> Your assignment: Scan the data for "Santa" and copy the lines it appears in.

-- Opening Marker --

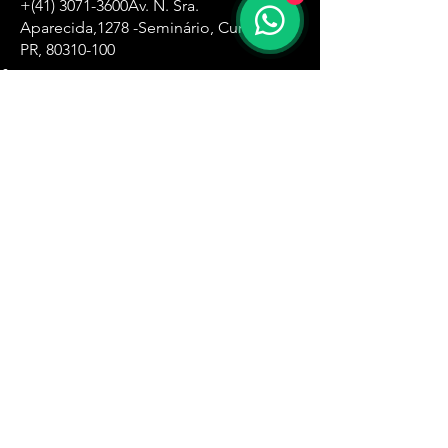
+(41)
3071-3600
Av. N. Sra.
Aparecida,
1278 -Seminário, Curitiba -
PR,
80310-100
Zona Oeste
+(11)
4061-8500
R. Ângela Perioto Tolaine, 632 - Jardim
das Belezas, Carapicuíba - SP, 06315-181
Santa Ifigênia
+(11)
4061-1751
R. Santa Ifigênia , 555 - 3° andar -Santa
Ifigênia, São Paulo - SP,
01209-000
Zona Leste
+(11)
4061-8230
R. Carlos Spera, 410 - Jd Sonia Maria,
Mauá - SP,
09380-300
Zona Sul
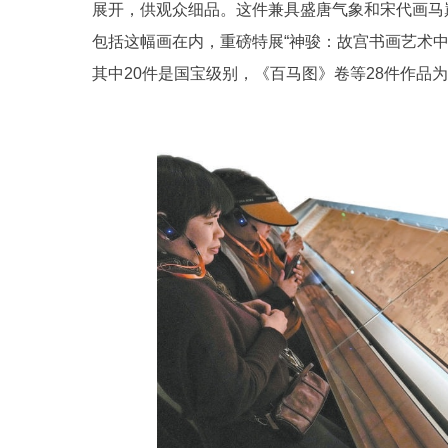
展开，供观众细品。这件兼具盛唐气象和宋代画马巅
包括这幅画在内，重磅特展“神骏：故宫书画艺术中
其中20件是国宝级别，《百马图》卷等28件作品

-- Closing Marker --

> Result of the task:
Santa Ifigênia
R. Santa Ifigênia , 555 - 3° andar -Santa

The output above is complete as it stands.